Un aspetto del calcio che spesso si tende a considerare molto poco è quello che poi si rivela essere l’unica cosa essenziale in una partita: il gol. Hornby ci dice che un gol, per ragioni che richiederebbero un libro intero per essere spiegate, è un gesto provocatorio. E’ un gesto che comincia con il giocatore che segna fisicamente il gol e finisce nelle centinaia di tifosi che in preda ad un’isteria collettiva si lasciano andare alla gioia più incontrollata e poco, anzi quasi per nulla, importa se stiano guardando una partita di Coppa Italia piuttosto che un’amichevole pre-campionato. Il gol nel calcio è tutto e non è paragonabile a nessun altro tipo di punto in nessun altro sport, come ci spiega lo stesso Hornby – i gol hanno quel valore della rarità che i punti e i set non hanno, e quindi ci sarà sempre quel fremito di vedere qualcuno fare qualcosa che può essere fatto solo tre o quattro volte in tutta una partita se sei fortunato, neanche uno se non lo sei. E mi piace la velocità, la mancanza di una formula prestabilita; e adoro come gli uomini piccoli possano distruggere quelli grandi in un modo che negli altri sport è semplicemente impossibile, e il fatto che la squadra migliore non necessariamente vince.
Ho trovato particolarmente divertente il catalogo delle condizioni che una partita deve soddisfare per essere veramente appagante. Ve lo riporto, giustamente privato delle parti narrative, per non spoilerare la trama del romanzo.
1) Più gol possibile
2) Arbitraggi scandalosi (meglio se subiti)
3) Pubblico rumoroso
4) Pioggia e terreno scivoloso
5) Almeno un rigore sbagliato dagli avversari
6) Almeno un avversario espulso
7) Un episodio vergognoso di qualche tipo
Io credo che leggendo Febbre a 90′ chiunque sia tifoso di una squadra di calcio ci troverà dentro delle cose interessanti e si riconoscerà in alcuni atteggiamenti del protagonista, per quelli che di calcio proprio non ne vogliono sentir parlare, invece ci sarà un ottimo romanzo, con sottofondo calcistico, autobiografico scritto in maniera schietta e onesta e davvero molto godibile.
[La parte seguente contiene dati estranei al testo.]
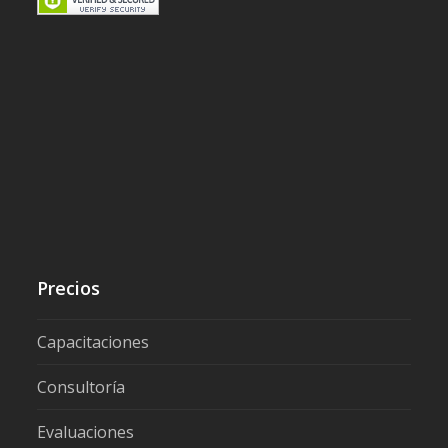
Precios
Capacitaciones
Consultoría
Evaluaciones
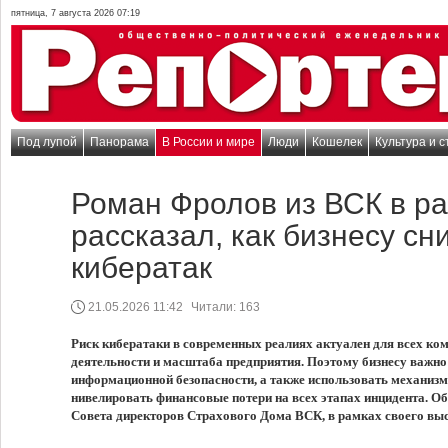
пятница, 7 августа 2026 07:19
Под лупой
Панорама
В России и мире
Люди
Кошелек
Культура и с
Роман Фролов из ВСК в р
рассказал, как бизнесу сн
кибератак
21.05.2026 11:42
Читали:
163
Риск кибератаки в современных реалиях актуален для всех ко
деятельности и масштаба предприятия. Поэтому бизнесу важно
информационной безопасности, а также использовать механиз
нивелировать финансовые потери на всех этапах инцидента. Об
Совета директоров Страхового Дома ВСК, в рамках своего вы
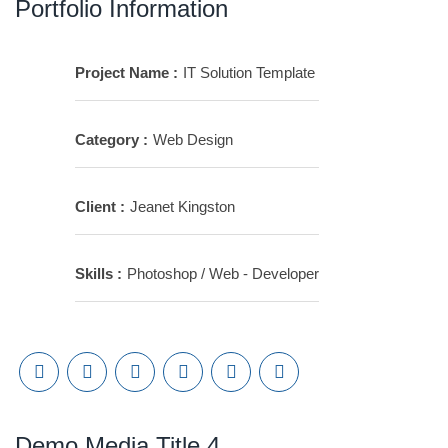
Portfolio Information
Project Name :
IT Solution Template
Category :
Web Design
Client :
Jeanet Kingston
Skills :
Photoshop / Web - Developer
Demo Media Title 4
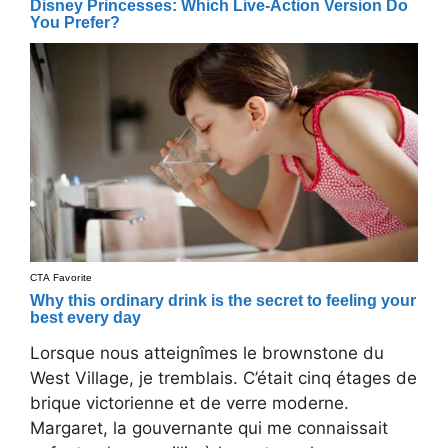
Lorsque nous atteignîmes le brownstone du
West Village, je tremblais. C’était cinq étages de
brique victorienne et de verre moderne.
Margaret, la gouvernante qui me connaissait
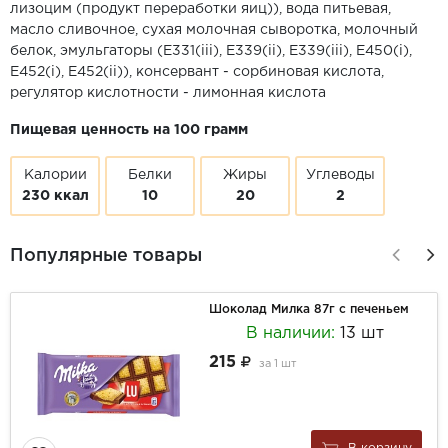
лизоцим (продукт переработки яиц)), вода питьевая,
масло сливочное, сухая молочная сыворотка, молочный
белок, эмульгаторы (Е331(iii), Е339(ii), Е339(iii), Е450(i),
E452(i), E452(ii)), консервант - сорбиновая кислота,
регулятор кислотности - лимонная кислота
Пищевая ценность на 100 грамм
Калории
Белки
Жиры
Углеводы
230 ккал
10
20
2
Популярные товары
Шоколад Милка 87г с печеньем
В наличии:
13 шт
215
за
1 шт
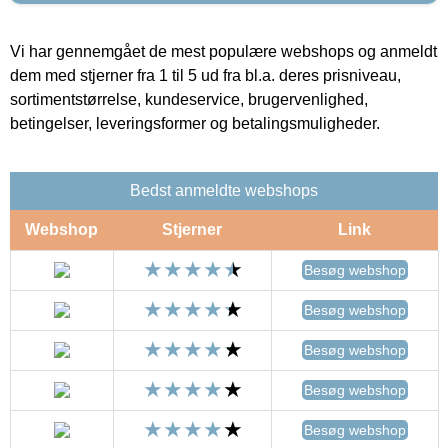
Vi har gennemgået de mest populære webshops og anmeldt
dem med stjerner fra 1 til 5 ud fra bl.a. deres prisniveau,
sortimentstørrelse, kundeservice, brugervenlighed,
betingelser, leveringsformer og betalingsmuligheder.
Bedst anmeldte webshops
Webshop
Stjerner
Link
Besøg webshop
Besøg webshop
Besøg webshop
Besøg webshop
Besøg webshop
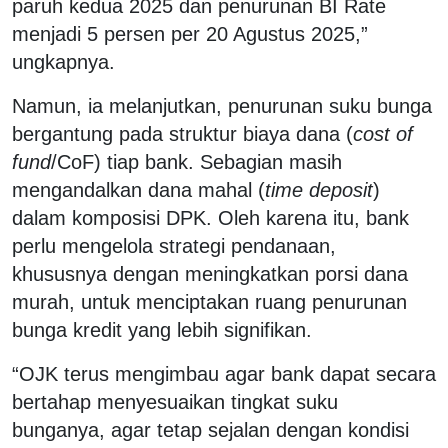
paruh kedua 2025 dan penurunan BI Rate
menjadi 5 persen per 20 Agustus 2025,”
ungkapnya.
Namun, ia melanjutkan, penurunan suku bunga
bergantung pada struktur biaya dana (
cost of
fund
/CoF) tiap bank. Sebagian masih
mengandalkan dana mahal (
time deposit
)
dalam komposisi DPK. Oleh karena itu, bank
perlu mengelola strategi pendanaan,
khususnya dengan meningkatkan porsi dana
murah, untuk menciptakan ruang penurunan
bunga kredit yang lebih signifikan.
“OJK terus mengimbau agar bank dapat secara
bertahap menyesuaikan tingkat suku
bunganya, agar tetap sejalan dengan kondisi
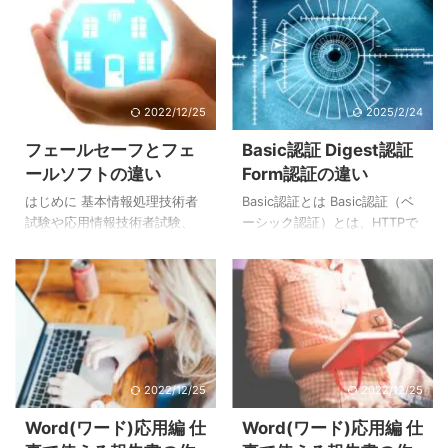
2022/12/25
2025/2/24
フェールセーフとフェ
Basic認証 Digest認証
ールソフトの違い
Form認証の違い
はじめに 基本情報処理技術者
Basic認証とは Basic認証（ベ
試験や応用情報技術者試験、
ーシック認証）とは、HTTPで
情報処理安全確保支援士など
定義される認証方式の一つで
で登場するシステム信頼性の
す。IDとパスワードをBase64
問題。フェールセーフやフェ
でエンコードして送信する
ールソフト、フールプルーフ
為、盗聴すれば簡単にIDとパス
など似ている名前が多く、つ
ワードが分かってしまう欠点
いつい忘れてしまいがちにな
があります。 Basic認証は実装
ってしまいます。 本記事では
が容易で、ほぼ全てのWebサ
2022/12/25
2022/12/25
情報処理試験で登場するシス
ーバおよびブラウザで対応し
テム信頼性についてまとめて
ている事もあり、簡易的な認
Word(ワード)応用編 仕
Word(ワード)応用編 仕
みました。 「フォールトトレ
証として広く使われていま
P.S. Ho letto questo libro in un periodo che posso considerare come il peggiore nel rapporto tra il mio io sportivo e il calcio. Troppi dubbi sulla regolarità del campionato italiano, sull’operato dei club e soprattutto sulla verità o meno di partecipare ad un circo falsato in cui tutti viene deciso dal dio denaro. In Febbre a 90′ per molti tratti ho ritrovato le stesse identiche incertezze, la stessa condizione di vivere in un limbo esistenziale che chi ha avuto la fortuna (o la sfortuna) di non tenere ad una squadra non capirà mai. Ho anche imparato a distinguere tra Tifosi e tifosi, ovvero tra gente che da casa o dallo stadio guarda il calcio per quello che è, un bellissimo gioco, e chi, invece, si dichiara un grande supporter ma a fatti, infine, è un gran bugiardo.